Iron ore prices fell by 6-7% during July


On the Singapore Stock Exchange, quotations of basic August futures as of June 27, 2024, fell by 6% compared to the price on July 1 – to $101.85/t. At the same time, in June, iron ore prices on the Dalian Exchange fell by 7.1% to 819 yuan/ton ($112.7/ton), and Singapore – by 10.1%, to $105.65/ton. The trend towards falling prices has been observed since May.

During July, commodity prices fluctuated. Since the beginning of the month, there has been an increase, and price levels reached $118.9/t in Dalian, and $113.7/t in Singapore. Quotations of products reached a monthly maximum due to stable short-term demand, supported by positive fundamentals in the Chinese steel indistry, weakening of the US dollar, and market hopes for the introduction of additional stimulation of the Chinese real estate market.

«The relatively high level of iron production, despite signs that it has reached the maximum possible limit, has supported the demand for iron ore in the short term. In addition, a seasonal increase in air defense supplies is expected to be completed soon, «Jinrui Futures analysts comment.

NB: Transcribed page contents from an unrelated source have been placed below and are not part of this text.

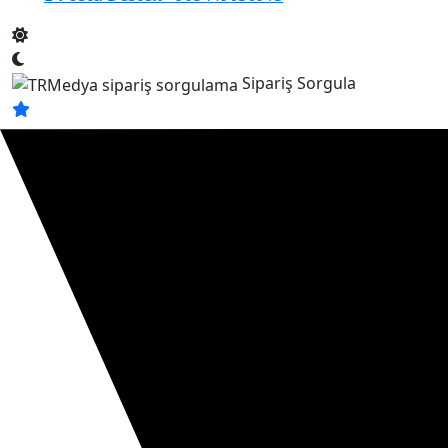
Sipariş Sorgula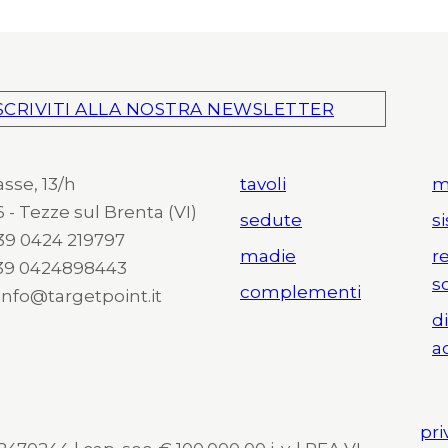
SCRIVITI ALLA NOSTRA NEWSLETTER
asse, 13/h
tavoli
m
 - Tezze sul Brenta (VI)
sedute
s
 +39 0424 219797
madie
r
+39 0424898443
s
complementi
 info@targetpoint.it
d
a
pri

At the same time, from July 6, prices began to weaken gradually, reaching at the end of the month the lowest since April – $99.7/t on the Singapore Stock Exchange, and $105.5/t on the Dalian. This trend was caused by a drop in the production of cast iron and the productivity of blast furnaces, as well as an increase in port stocks. The market slowed in anticipation of the Third Plenum of China, which was held on July 15-18, where the government was to proclaim additional incentives to support demand for steel. Additional pressure on the market was caused by expectations of a drop in steel exports and its production in the II half of the year due to restrictions.

Stocks in major ports in the first decade of July reached 150 million tons, which is 25% more compared to the beginning of the year and 18% compared to the same period last year. Already in the middle of the month, this figure was 151.3 million tons.

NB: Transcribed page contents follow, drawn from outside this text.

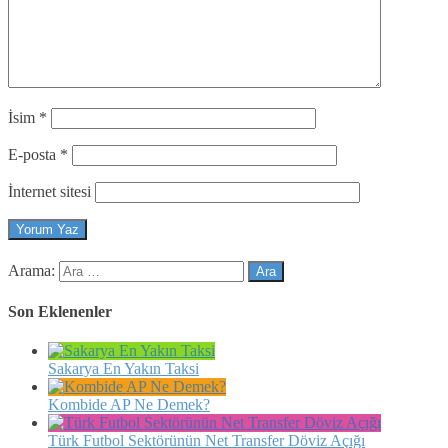
İsim
*
E-posta
*
İnternet sitesi
Arama:
Son Eklenenler
Sakarya En Yakın Taksi
Kombide AP Ne Demek?
Türk Futbol Sektörünün Net Transfer Döviz Açığı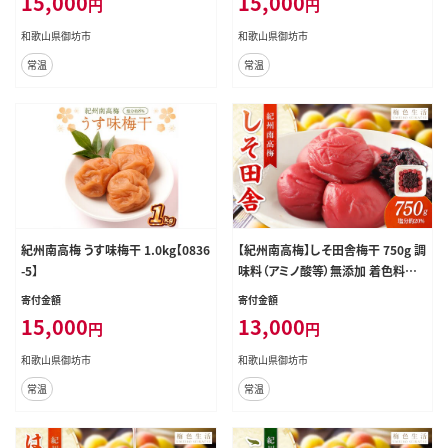
15,000
15,000
円
円
和歌山県御坊市
和歌山県御坊市
常温
常温
紀州南高梅 うす味梅干 1.0kg【0836
【紀州南高梅】しそ田舎梅干 750g 調
-5】
味料（アミノ酸等）無添加 着色料無
添加【0850-4】
寄付金額
寄付金額
15,000
13,000
円
円
和歌山県御坊市
和歌山県御坊市
常温
常温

Prices continued to decline after the meeting of Chinese officials, as market participants did not feel signals of any serious incentives against the background of weak economic results. In addition, the country’s fundamentals for the second quarter were lower than expected, which also did not contribute to positive changes in the steel and raw materials market.

«Without further stimulus measures, there is almost no hope for the recovery of the real estate and construction sector in the short term. As long as unsold housing volumes remain at high levels, new investment and construction activity will remain low, «ANZ analysts said.

This week, the market is waiting for a meeting of the Politburo, where new economic incentives may be announced.

The British international commercial bank HSBC Holdings expects that iron ore prices in 2024 will be at $100/t. The world market remains tense despite the real estate crisis in China, which worsens the prospects for steel demand in the country, the bank said.

Capital Economics predicts that ore quotes will vary at the level of $99-100/t. In the second quarter and fourth quarter, prices will be at $100/ton, and in the third – $99/ton. At the end of next year, prices for air defense will fall to $85/t. Among the key reasons for the negative outlook is the expectation of weak global demand for steel.